A merger between BA and Iberia would be very positive for both companies. It would create a leader in the market for scheduled flights between Europe and the Americas. It would also create a second supranational airline to compete with Air France KLM on long-haul flights.

The deal could also kick-start some much-needed consolidation within the airline industry. The sector has been pretty disastrous for investors, most of whom would probably have been saved a lot of money and heartache if someone had shot down the Wright Brothers' plane before it had completed its first flight.

Anyway - to understand why consolidation is good news, we need to take a look at how the industry works. There are two airline business models: point to point and hub and spoke. The point-to-point model is fine for short-haul flights with no onward connections. The likes of Ryanair, Southwest Airlines, Air Berlin and Easyjet all use it. It's simple, and suits cost-conscious customers who are happy to fly with ruthlessly efficient, low-to-no-frills airlines. This model democratised air travel, enabling it to compete with trains and coaches.

The hub-and-spoke model works best for long-haul airlines. Here, short-haul flights are routed into larger hub airports to get passengers onto connecting intercontinental flights. BA, Iberia, Emirates, United Airlines, Japan Airlines and Qantas all use this model. It relies on having a large network and involves huge fixed costs. But once an airline hits the target capacity needed to cover those costs, any extra sales are almost pure profit. Plus you have the added bonus of juicy revenues from business and first class passengers.

Since BA and Iberia both use this model, a combination of the two could be great for expanding use of their networks, and their geographical coverage. BA is the market leader on North Atlantic routes the ones that connect Britain with the US and Canada; while Iberia is the market leader for South Atlantic routes, which connect Spain with Latin America.

So, if you want to fly between Europe and North or South America there is a good chance they will be able to offer the best prices in future due to the size of their combined network. This dominance could also shield the newly-formed company from growing competition in the Europe to Asia market.

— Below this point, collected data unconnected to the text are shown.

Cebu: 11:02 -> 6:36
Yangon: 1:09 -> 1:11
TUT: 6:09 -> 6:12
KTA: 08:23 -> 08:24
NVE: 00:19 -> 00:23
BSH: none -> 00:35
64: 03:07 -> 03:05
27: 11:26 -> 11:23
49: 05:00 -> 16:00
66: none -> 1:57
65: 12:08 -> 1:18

So the deal makes sense the industrial logic' behind it is sound, as the City boys might put it. Now let's look at the numbers and see how we can make money from it.

The bones of the deal

This deal is reasonably complex. But bear with me!

The two companies have agreed to a merger of equals that will result in the creation of a holding company (provisionally called TopCo). It will own the two separate operating companies BA and Iberia. Whether you are a shareholder in BA or Iberia you will receive shares in this new holding company once the merger is completed at the end of 2010.

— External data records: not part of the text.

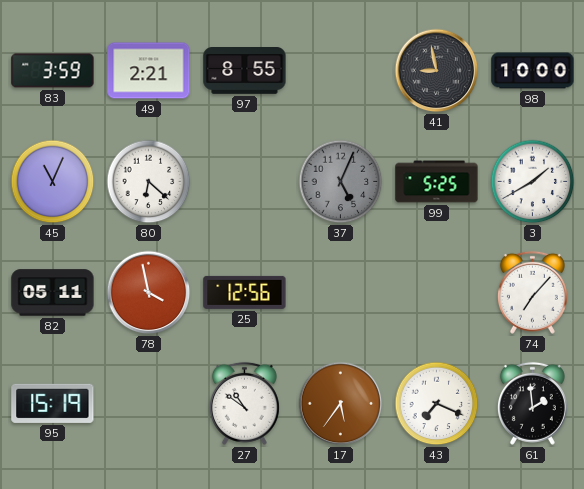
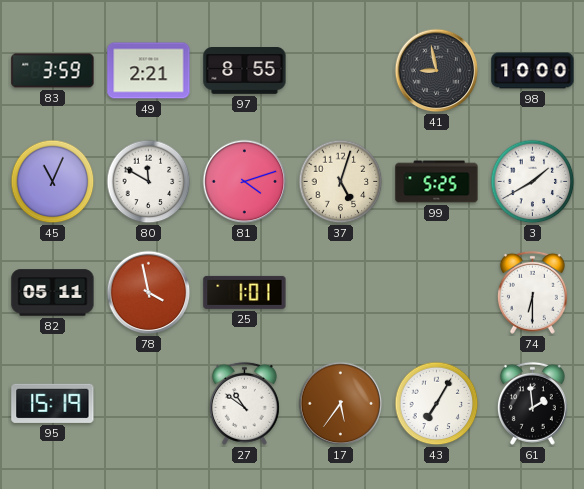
80: 6:22 -> 11:50
81: none -> 4:12
37: 5:04 -> 5:03
37 dial: grey -> cream
25: 12:56 -> 1:01
74: 7:07 -> 6:30
43: 7:19 -> 7:05
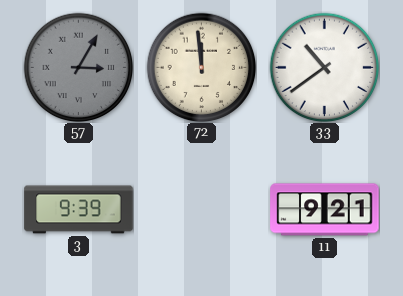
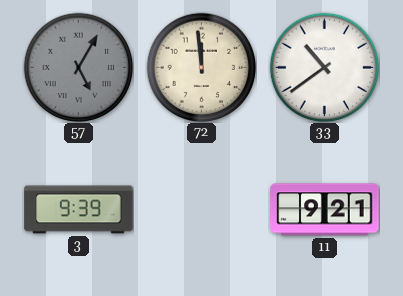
57: 3:05 -> 5:05
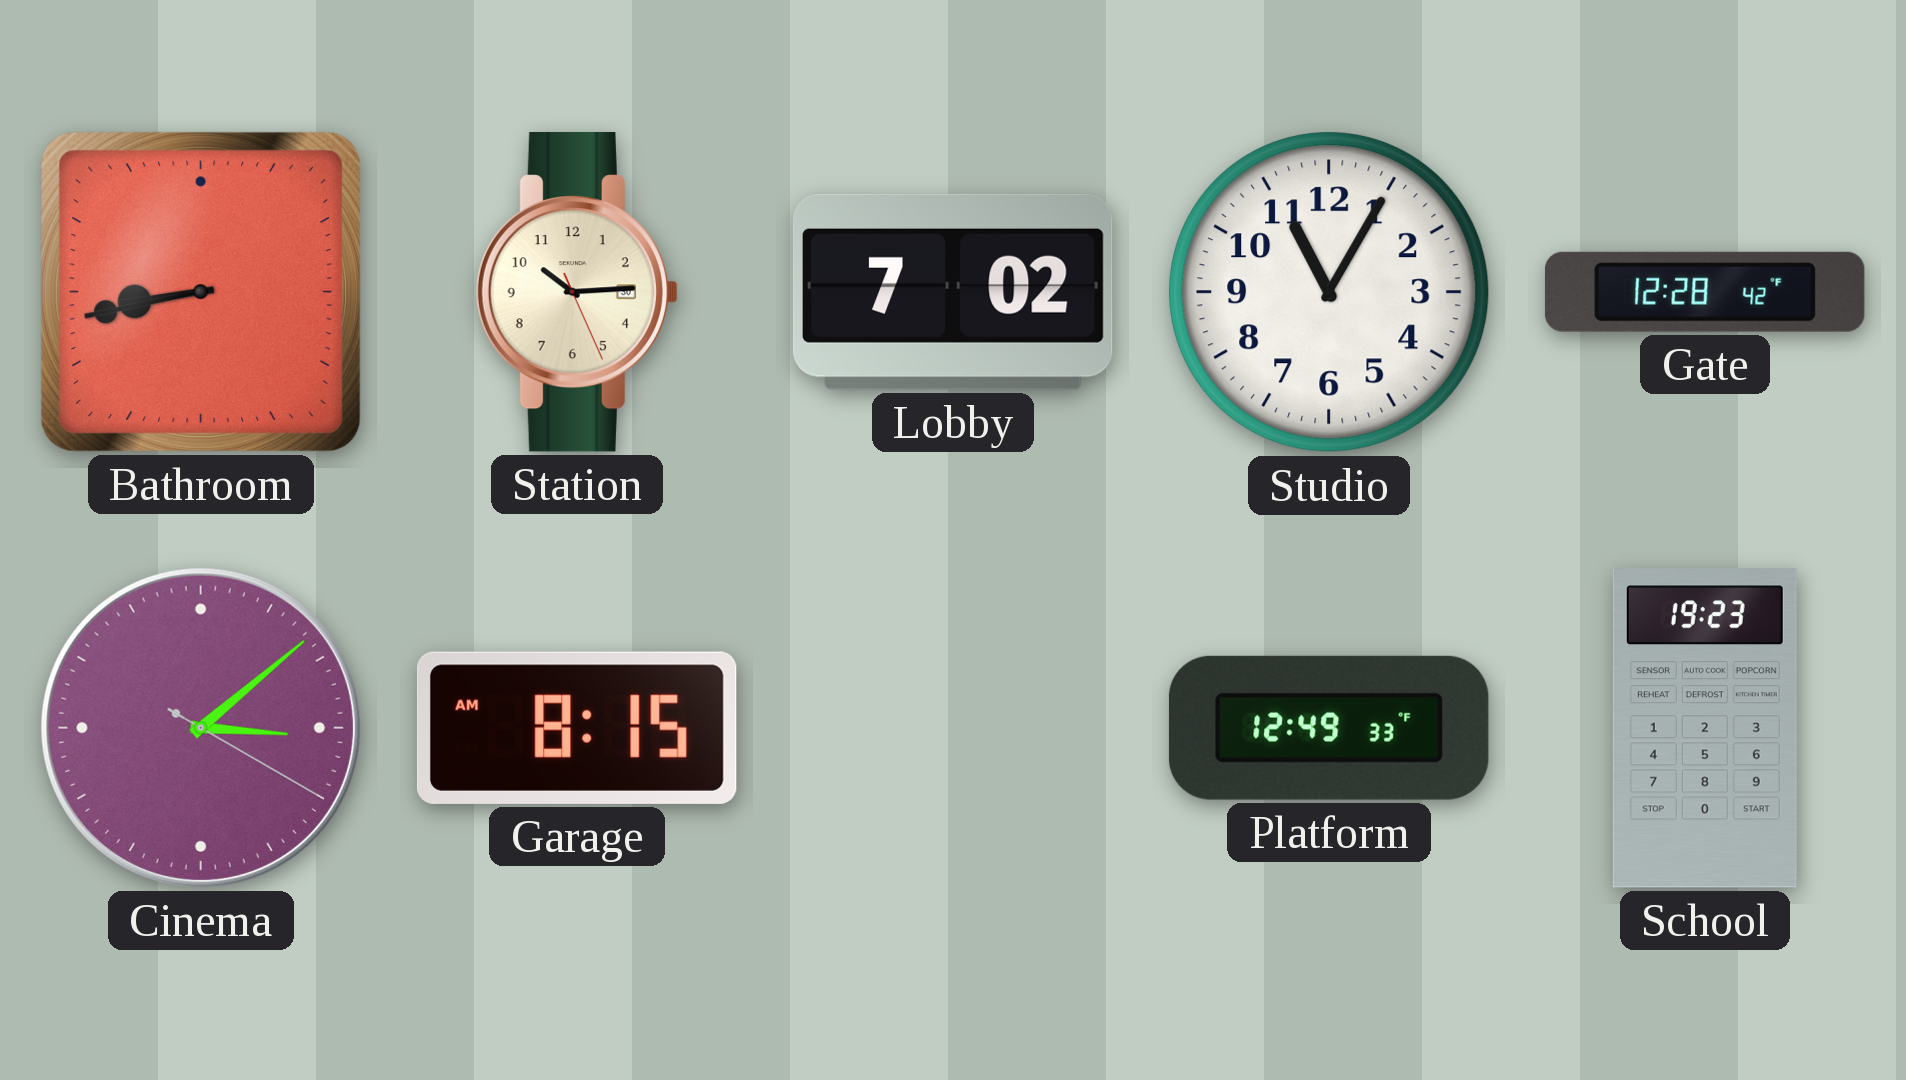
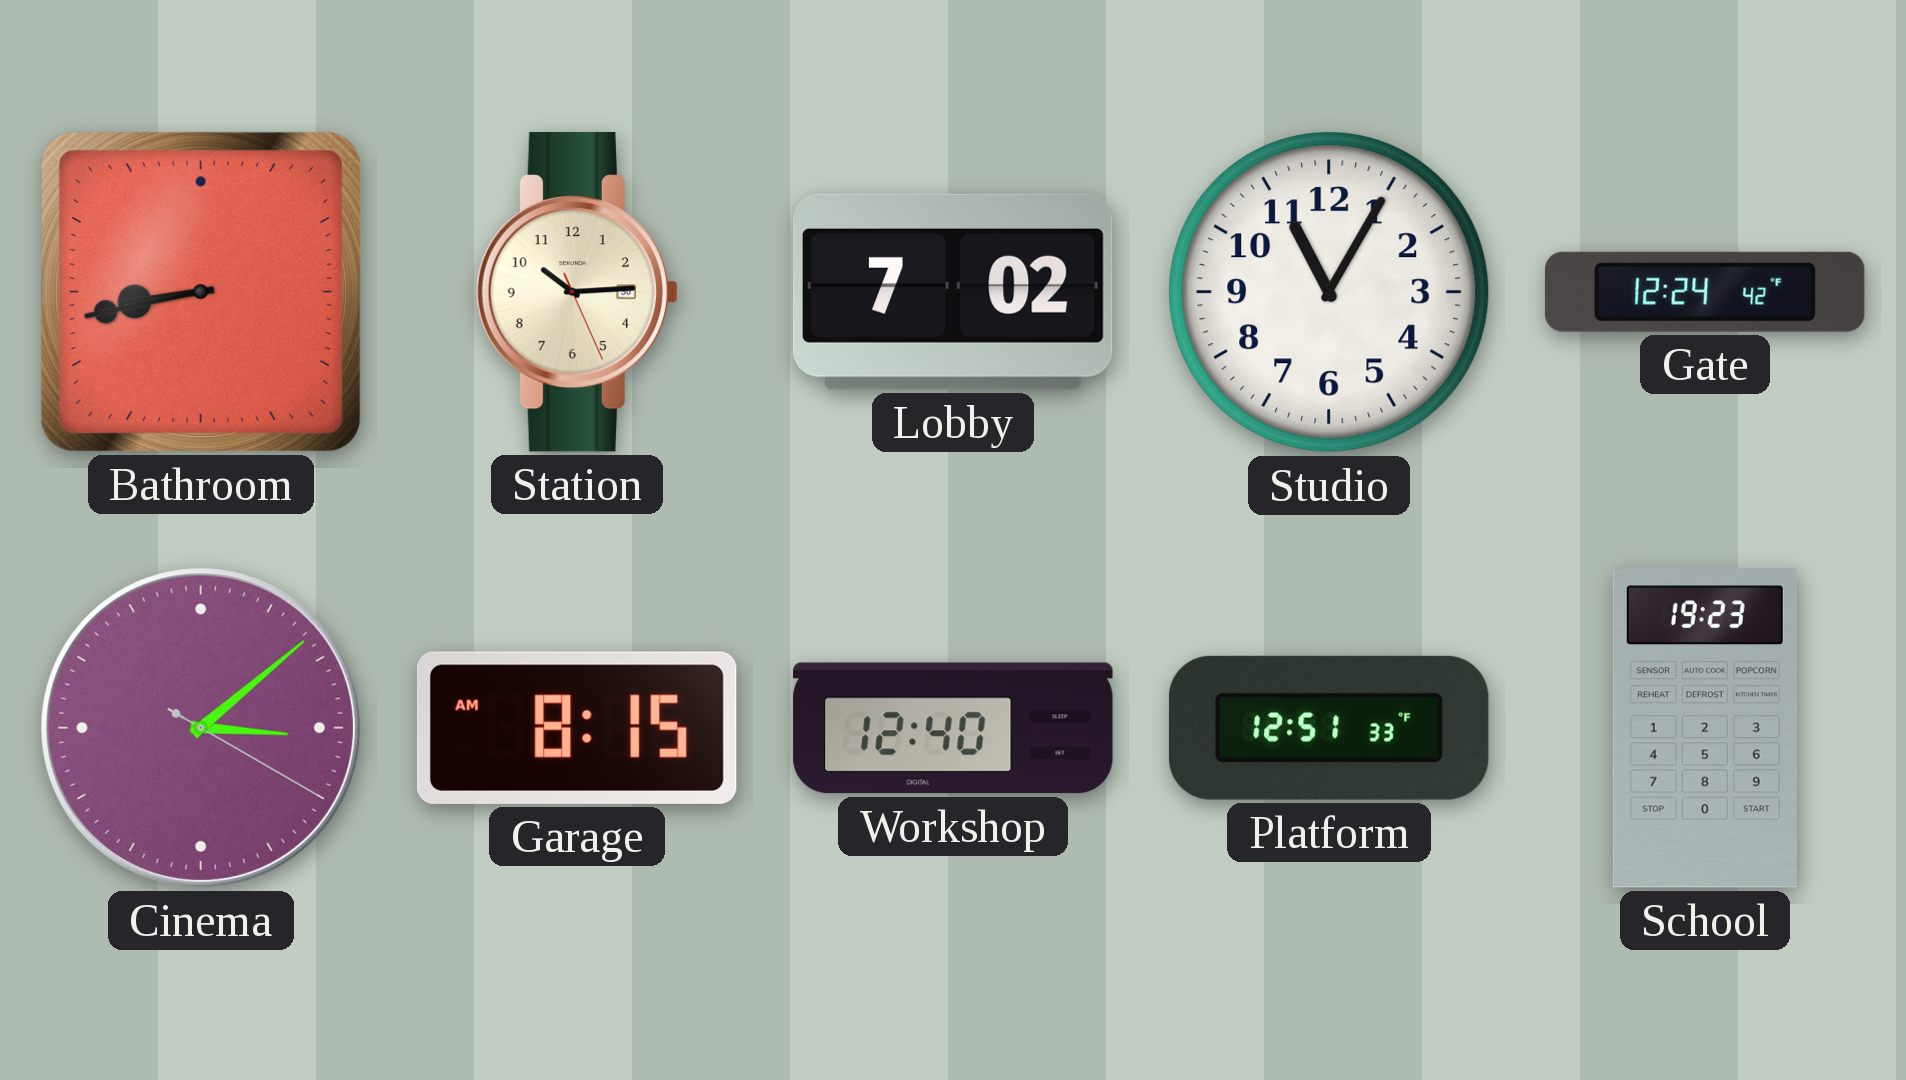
Gate: 12:28 -> 12:24
Workshop: none -> 12:40
Platform: 12:49 -> 12:51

If you own British Airways (LSE: BAY) shares you will receive 1 TopCo share in exchange for each BA share you hold. And if you own Iberia shares (SM: IBLA) you will receive 1.0205 TopCo shares in exchange for each Iberia share you hold.

The deal will have to pass the usual regulatory hurdles (clearance from the competition and civil aviation authorities) but these should not pose any problems. The only condition that could derail the merger altogether relates to BA's UK pension fund, which is showing an unfunded liability of around £2.5bn. This could yet cause Iberia to walk away from the merger if talks between BA's management and the pension fund's trustees break down.

However even this is not a major barrier to our trading strategy as I explain below in the "what could go wrong" section.

The timetable for the deal is as follows:

Q1 2010 - the merger agreement will be signed after due diligence is completed;

Q3 2010 a shareholders' meeting will be held for Iberia and BA to approve the merger;

Q4 2010 - the merger is expected to close.

How to play the merger

The strategy is simple: buy ("go long") Iberia and sell ("go short") British Airways. That way we profit from the valuation gap between the two stocks (which will close as the merger approaches completion), while protecting ourselves if the broader market falls or rises before the deal is completed.

Here's the maths:

Buy 1,020 Iberia shares (or 10.205 shares) and sell short 1,000 BA shares (or 10 shares). You can change the amounts, but remember to keep the ratio constant.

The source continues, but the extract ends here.